The latest survey from the Pew Research Center has found that about as many churchgoers who had returned to in-person attendance six months ago are about the same number attending now. In other words, although the situation improved in relation to all things COVID — vaccinations available, mask mandates dropped, case numbers plunged — there has been no appreciable change in the number of people who have returned.

About two-thirds (64%) had returned by September 2021, and now, in March 2022 (67%), it’s still right at about two-thirds.

As my friend Carey Nieuwhof wrote at the start of the year, “2021 had many leaders clinging to the idea that the next season — Easter, the new school year, Christmas, etc. — would bring attendance back to 2019 levels. For most churches, that ‘magic season’ never materialized.”

He’s right. They haven’t come back. And they aren’t coming back. The church you now have is the church you now have.

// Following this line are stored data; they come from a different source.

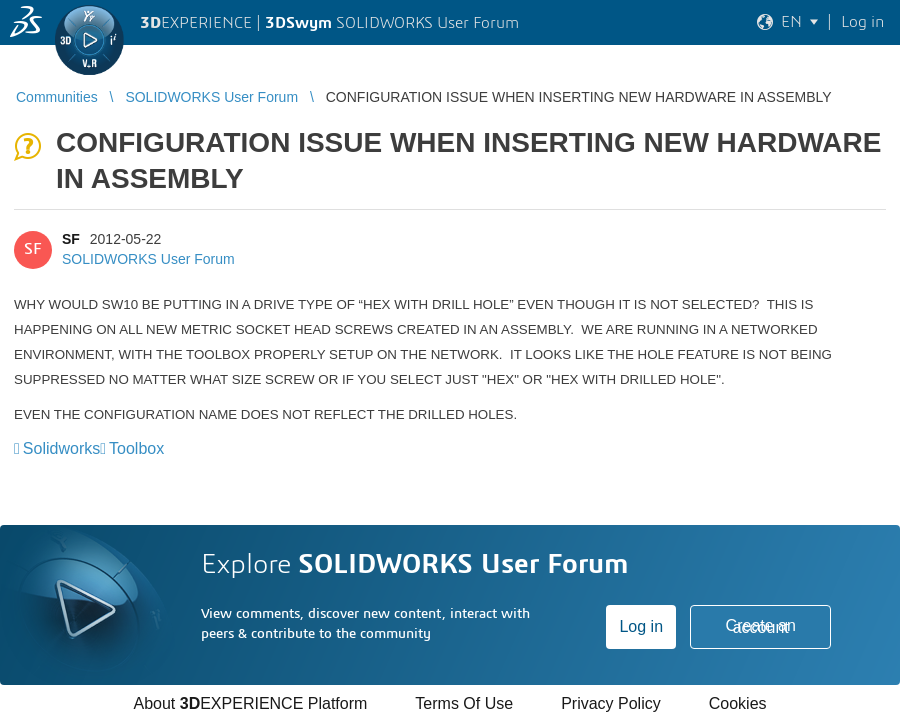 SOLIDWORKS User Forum (148, 259)
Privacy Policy (611, 703)
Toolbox (136, 448)
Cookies (738, 703)
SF (71, 239)
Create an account (761, 626)
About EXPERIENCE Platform (250, 703)
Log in (641, 626)
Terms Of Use (464, 703)
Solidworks (61, 448) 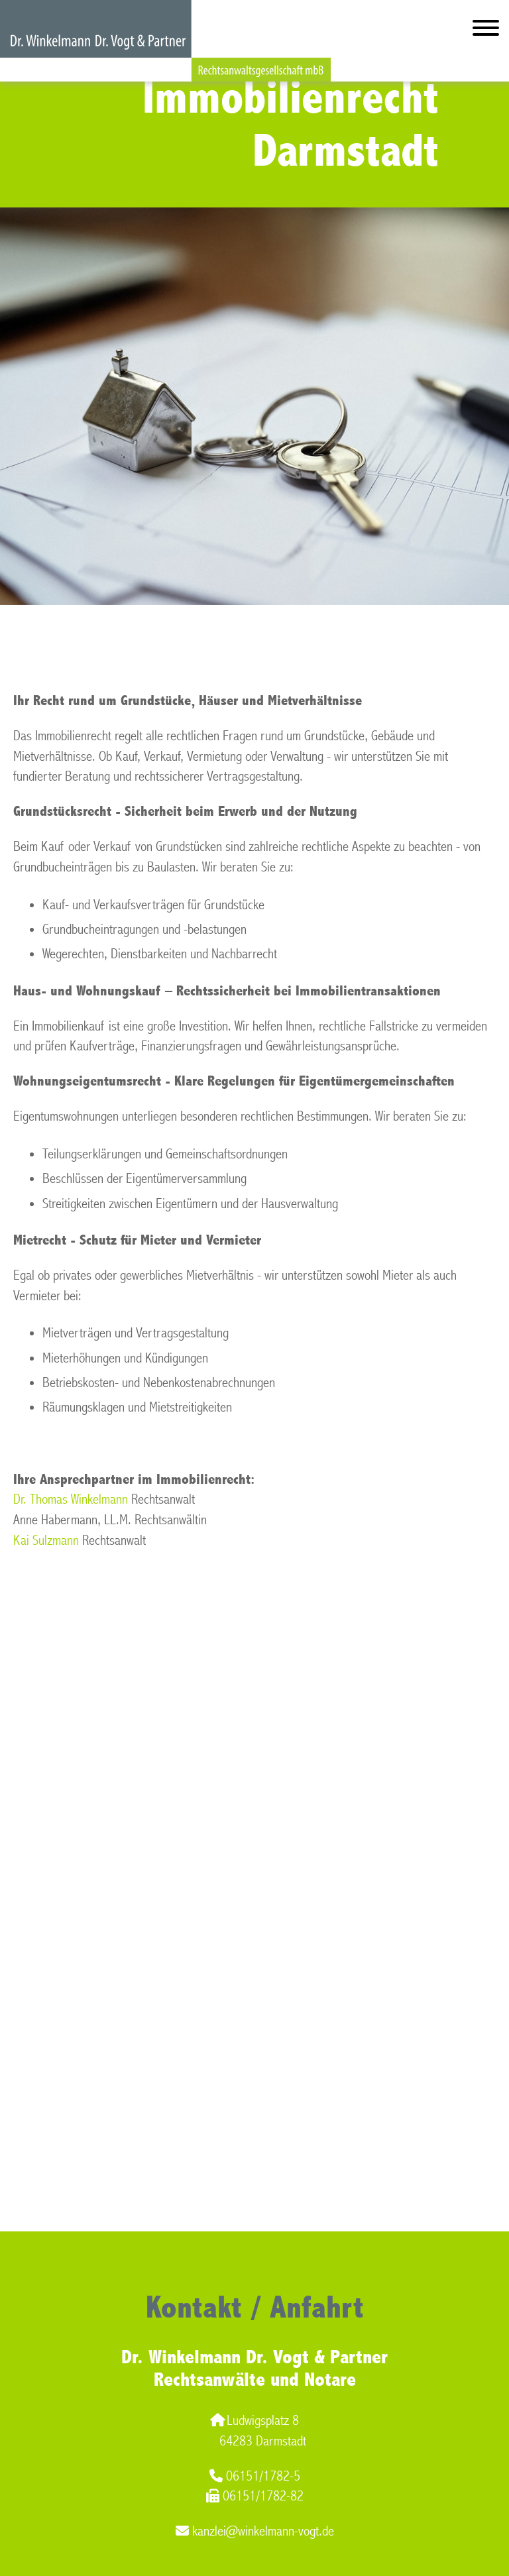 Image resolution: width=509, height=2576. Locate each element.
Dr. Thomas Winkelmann (70, 1499)
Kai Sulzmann (46, 1540)
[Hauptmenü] (486, 31)
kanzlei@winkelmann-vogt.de (255, 2531) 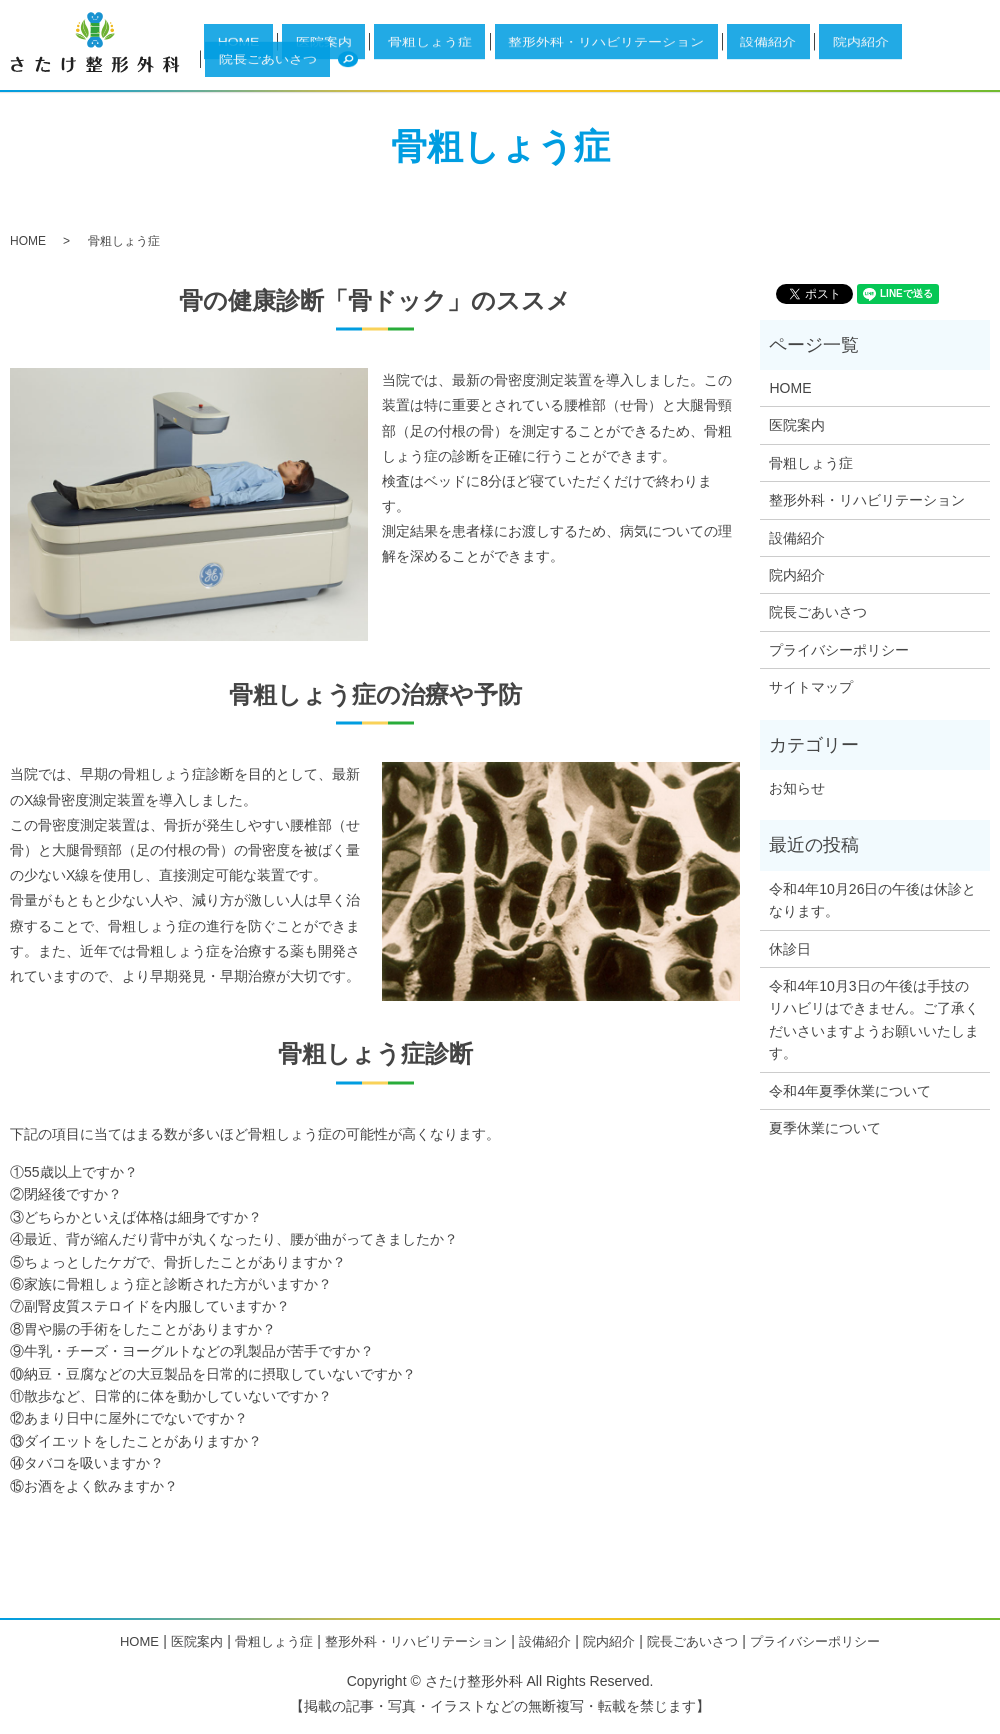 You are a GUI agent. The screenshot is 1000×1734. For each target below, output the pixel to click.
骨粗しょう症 (526, 68)
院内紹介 (830, 68)
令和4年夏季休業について (850, 1091)
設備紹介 (773, 68)
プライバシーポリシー (839, 650)
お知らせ (797, 788)
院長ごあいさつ (905, 68)
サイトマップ (811, 687)
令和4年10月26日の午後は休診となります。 (872, 900)
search (966, 67)
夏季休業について (825, 1128)
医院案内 (457, 68)
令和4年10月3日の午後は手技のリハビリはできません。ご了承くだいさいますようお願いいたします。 (874, 1019)
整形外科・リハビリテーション (655, 68)
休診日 (790, 949)
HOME (406, 68) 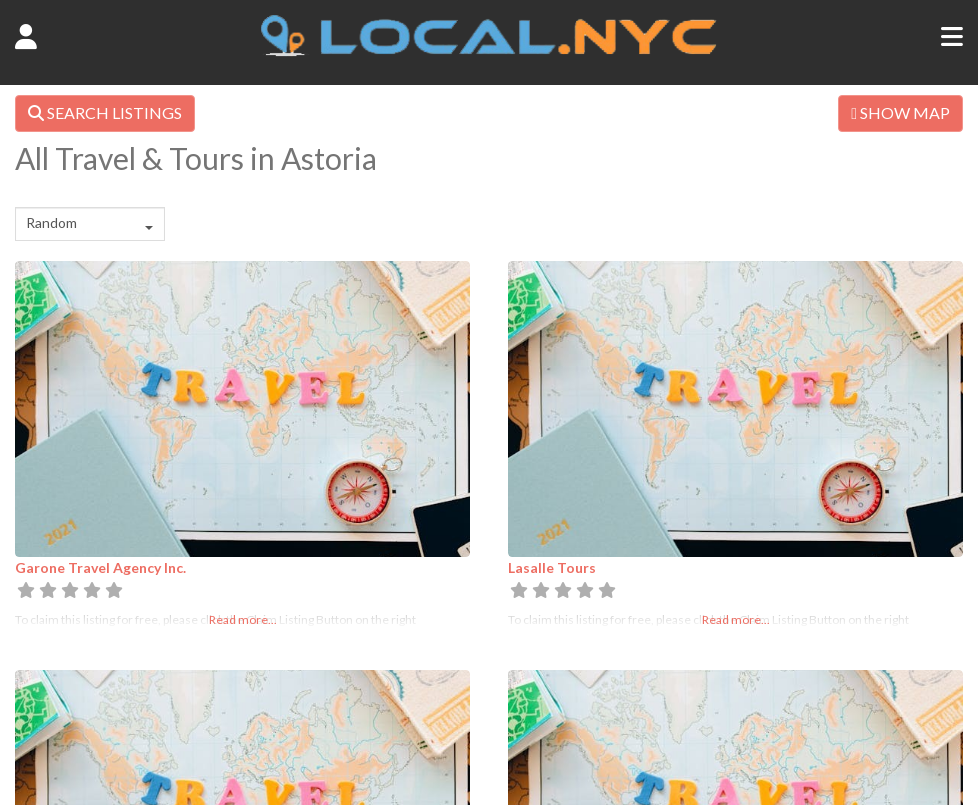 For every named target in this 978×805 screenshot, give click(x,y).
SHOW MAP (900, 112)
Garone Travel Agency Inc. (100, 567)
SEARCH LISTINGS (105, 112)
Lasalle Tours (552, 567)
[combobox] (90, 224)
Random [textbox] (51, 222) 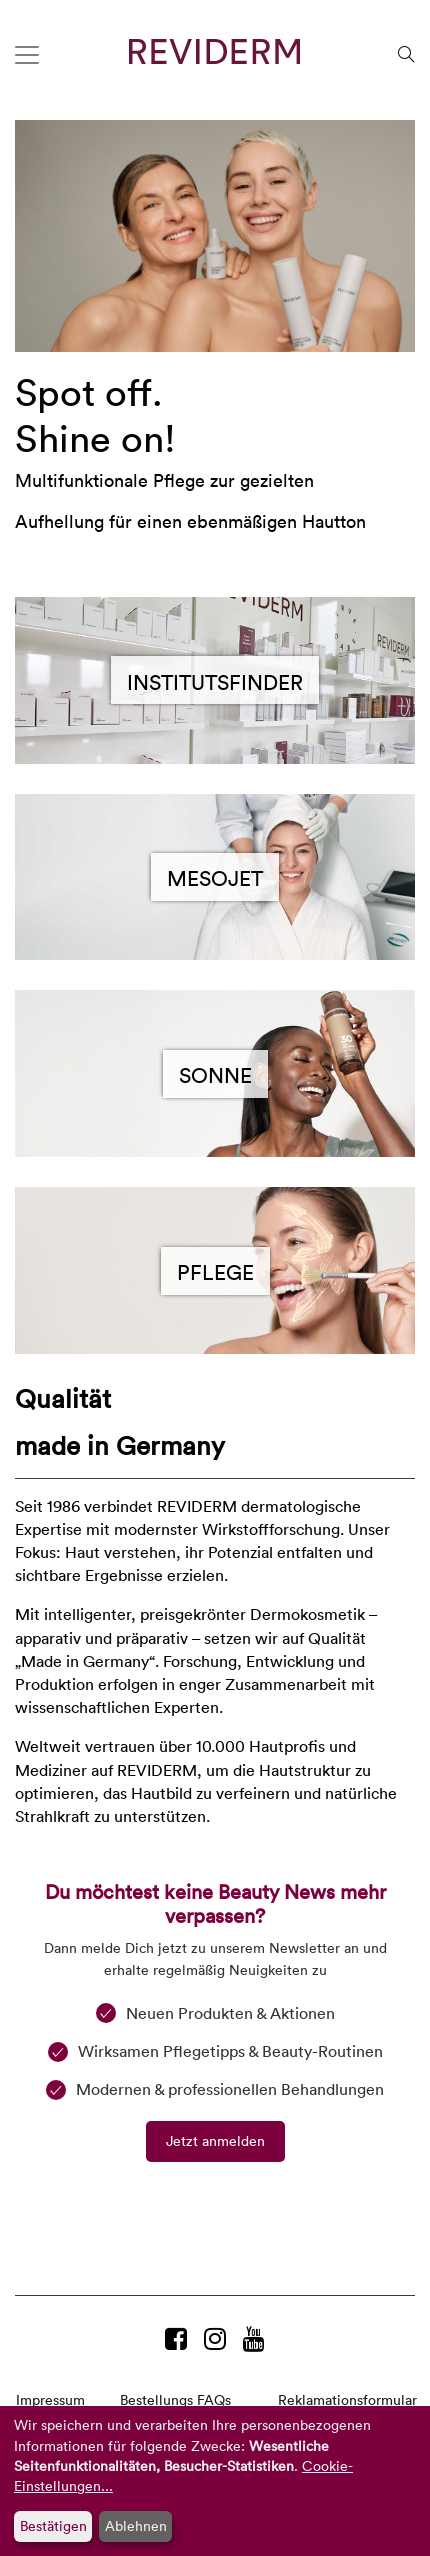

There are several reasons why embracing this is important. First, because it will help you realize that you are not in a season of regaining your attender/volunteer base but a season of rebuilding it. It is critical for leaders to invest their energies accordingly.

Second, it will help you realize that you must embrace the hybrid model of church. Specifically, the hybrid of being both physical and digital.

Speaking in very broad terms, there are two types of churches operating at the moment: those that reopened and almost immediately scaled back on all things online, and those who have reopened for in-person services but have maintained an online constituency. (Some, such as the church I lead, go beyond merely maintaining an online presence to encouraging online attenders by offering a full online campus, which you can read in previous blogs I’ve written titled “The Most Overlooked Place to Plant a Church” and “The Importance of Affirming Online Attendance.”)

The first type of church assumed that reopening for in-person services and the demise of all things COVID were all it would take for the return of pre-pandemic attendance levels. The problem, after all, was the pandemic.

They assumed wrong.

There were broader issues at hand that were simply accelerated by the pandemic. Church attendance had been in decline for some time. Further, the broader cultural realities — namely a post-Christian world and a digital revolution — had changed both the nature of our mission field and the means by which we reach it. Simply going back to a “business as usual” approach is not the solution.

Churches that went hybrid and stayed hybrid found that while in-person attendance has not returned to pre-pandemic levels, the overall attendance and health of the church has not only been maintained but has also grown. In other words, because of a hybrid model, diminished in-person numbers do not reflect an overall diminishment of the church. Further, that giving people the freedom to attend in person or online increased overall engagement with the church.